MYRTLE BEACH, S.C. | Last fall, our two resident experts, Chris King and Ian Guerin, took each other to task over two of Arnold Palmer’s local designs – Myrtle Beach National’s King’s North and Rivers Edge.
Now, they’re taking on Palmer’s other two Grand Strand layouts.
Myrtle Beach National’s West and SouthCreek courses have been delivering the goods for some time. They’ve each gained a massive local following while being bolstered by out-of-town play from those who have discovered the benefits of sharing a site with the esteemed King’s North.
Let’s hear which of the two “little brothers” King and Guerin like more.
Ian Guerin: Chris, let’s change this up some. And by that, I mean I’m not going to let you pick first. I’ll come right out and say it: West has earned as much of my time as any course up and down the Strand. There’s extensive reason for that. It’s super player friendly, lets you cruise around and won’t penalize you for fair play. Basically, I play well here – always. You’re up, my fellow follicly challenged friend.
Chris King: I’ll gladly take SouthCreek, (pictured above) which is too often the forgotten course at Myrtle Beach National. King’s North is the most acclaimed of the trio and who doesn’t love the West Course, (pictured right) which is the area’s easiest, according to the USGA. That leaves SouthCreek somewhere in the middle, challenging players without overwhelming them.

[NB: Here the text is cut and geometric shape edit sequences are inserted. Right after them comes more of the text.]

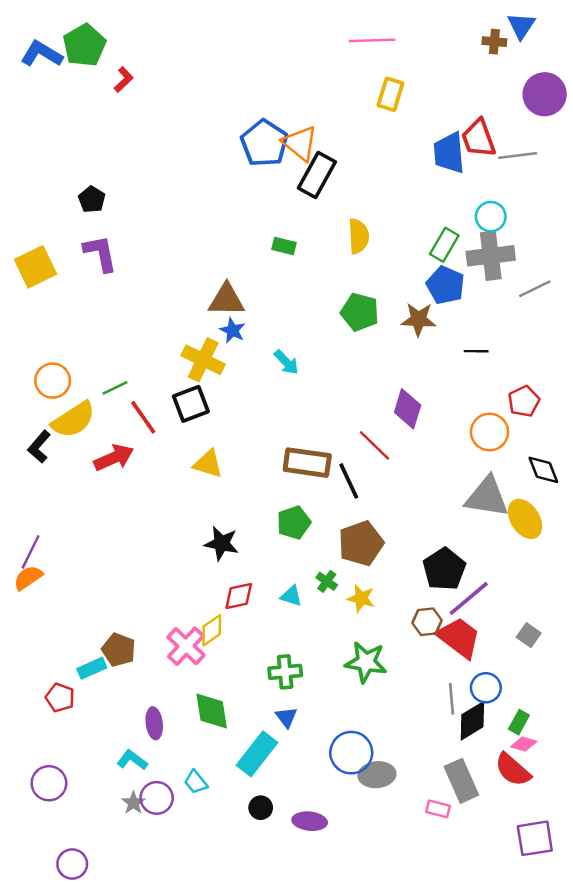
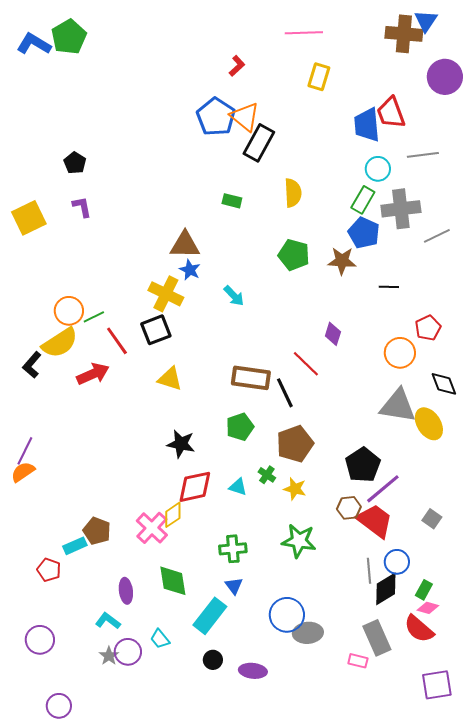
brown cross: (494, 42) -> (404, 34), size x1.8
red L-shape: (124, 80) -> (237, 66), moved
gray line: (518, 155) -> (423, 155), moved
cyan circle: (491, 217) -> (378, 169), moved
purple L-shape: (100, 253) -> (82, 207), size x0.7
orange circle: (53, 381) -> (69, 311), moved
purple diamond: (408, 409) -> (333, 334), size x0.7
red diamond: (239, 596) -> (195, 487), size x1.4

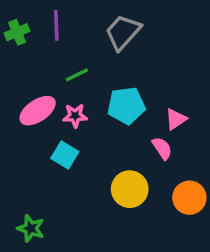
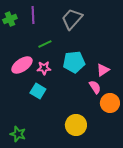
yellow circle: (130, 189) -> (76, 125), moved
orange circle: (189, 198) -> (110, 103), moved

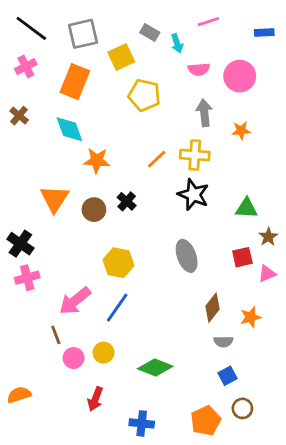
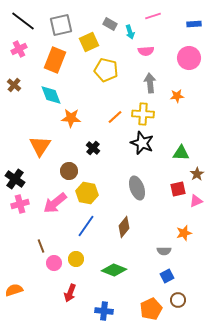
pink circle: (240, 76) -> (189, 58), moved
brown circle: (94, 210) -> (69, 171), moved
pink arrow: (75, 301) -> (55, 203), moved
brown diamond: (212, 308) -> (124, 227), moved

IG: I’m not going to disagree with you about the relative ease of the West. It’s a great track to try out new irons (actually just did this myself) or work on some touch on the driver (did that too last year). There is basically just one forced carry throughout – on No. 16 – and the rest of the green grass lays out a direct approach that players can truly appreciate.

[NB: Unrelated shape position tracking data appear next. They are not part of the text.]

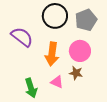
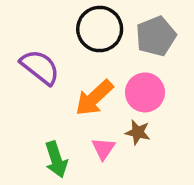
orange arrow: (52, 54) -> (94, 98), turned 40
pink triangle: (57, 82) -> (103, 149), turned 40

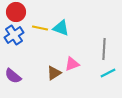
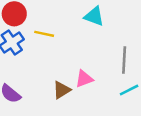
cyan triangle: (61, 28) -> (94, 16), moved

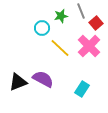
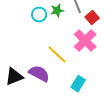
cyan circle: (42, 28) -> (39, 15), moved
yellow line: (60, 48) -> (57, 55), moved

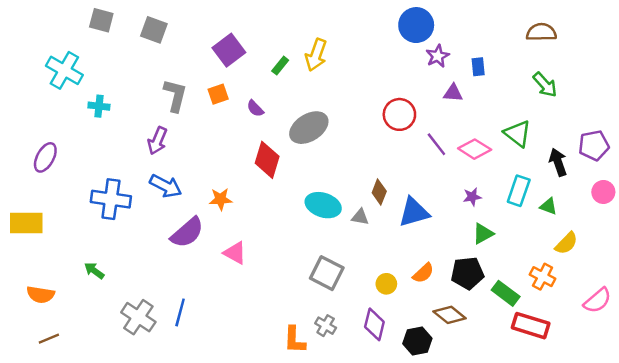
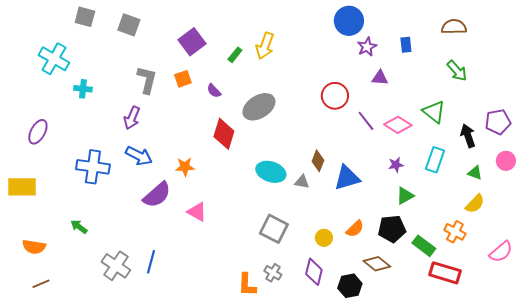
blue rectangle: (478, 67) -> (406, 45), moved
green triangle: (549, 206) -> (475, 173), moved

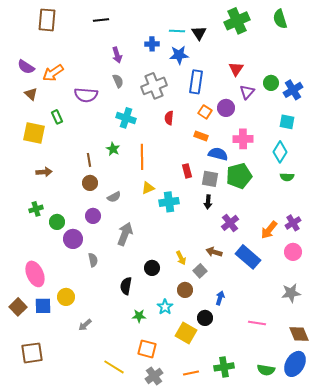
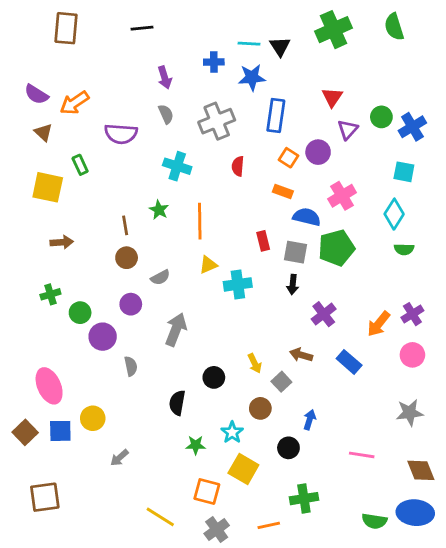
pink cross: (243, 139) -> (342, 196), turned -30
blue rectangle: (248, 257) -> (349, 362), size x0.7
yellow square: (186, 333) -> (243, 469), moved
blue ellipse: (295, 364) -> (415, 513), turned 65
green cross: (224, 367) -> (304, 499), moved

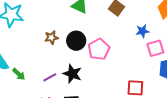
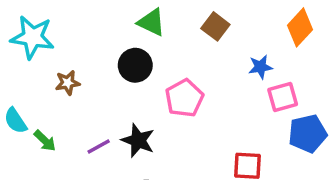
brown star: (51, 38) -> (68, 83), moved
black circle: (76, 41) -> (135, 65), moved

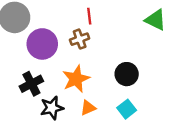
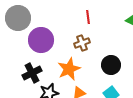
red line: (89, 16) -> (88, 17), moved
brown cross: (80, 39) -> (82, 43), moved

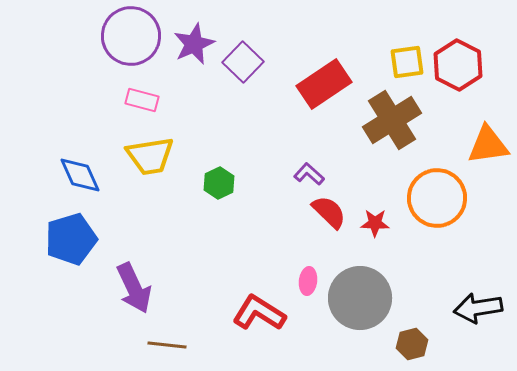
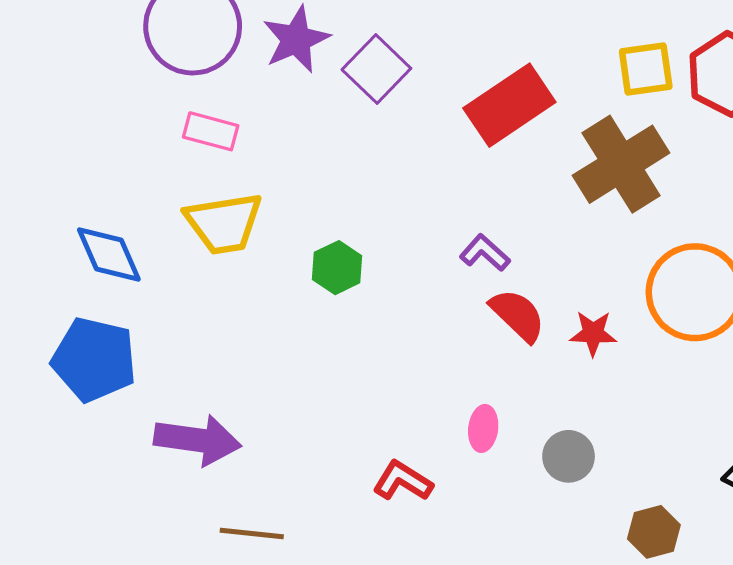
blue pentagon: (71, 239) -> (94, 360), turned 30
purple arrow: (134, 288) -> (198, 440), turned -57
gray circle: (360, 298) -> (569, 456), size x0.5
red L-shape: (259, 313) -> (403, 481), size x0.7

CK: SouthCreek is a great second-day course. It’s the shortest of the three layouts at MBN but an assortment of doglegs and fairways that are a little tighter than its sister courses place a premium on accuracy off the tee. Of course, my favorite hole is the Par 5 10th, a dogleg right that plays around a lake and is reminiscent of the famed 13th hole at the Dunes Club. The drive and second shot on No. 10 are always nervy ones for me!
IG: No. 10 at SouthCreek is probably the site of my greatest golf achievement. Decent drive, cut it over the water to a few feet and hit the eagle putt. Made all the better by the archaic three-wood I was using at the time. For double-tee days, SouthCreek’s tenth hole can be a bit too much to start off on, though. That’s a big part of the reason I prefer West. On both Nos. 1 and 10 here, you still open with a Par 5, but both are more manageable. Either way, you still knock out one of your big dogs early and then can really get into a rhythm on a stack of Par 4s.

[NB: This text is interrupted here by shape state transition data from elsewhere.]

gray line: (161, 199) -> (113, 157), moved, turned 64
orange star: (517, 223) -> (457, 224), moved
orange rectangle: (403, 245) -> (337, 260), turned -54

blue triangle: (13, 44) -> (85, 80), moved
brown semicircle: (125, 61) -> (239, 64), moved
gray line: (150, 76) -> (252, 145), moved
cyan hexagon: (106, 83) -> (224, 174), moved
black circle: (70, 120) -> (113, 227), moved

CK: You’ve eagled No. 10 and SouthCreek isn’t your choice?! The site of my first eagle will immediately shoot to the top of my list of favorite courses! The 10th is a challenging start to the back nine but it’s followed by a short Par 4 and sets the tone for a back half of the round that I really enjoy.
IG: That’s because you didn’t see the rest of the round (Hint: it wasn’t pretty). That was years ago, and my game has improved significantly. It allows to me look for those fine details that I was otherwise missing or not putting much credence into. At West, it’s the finishing hole, a rare Par 3.
CK: A Par 3 closer isn’t common but it certainly works at the West Course. As far as finishing holes go, I love the Par 4 18th at SouthCreek. It’s a dogleg left with a green fronted by a deep bunker you don’t want to be in, making the final approach a dramatic one. More than a few matches have been lost in the bottom of that bunker. Regardless of your preference, what makes Myrtle Beach National so enjoyable is the way the courses, including King’s North, complement one another. You could build a trip around those three courses and go home happy.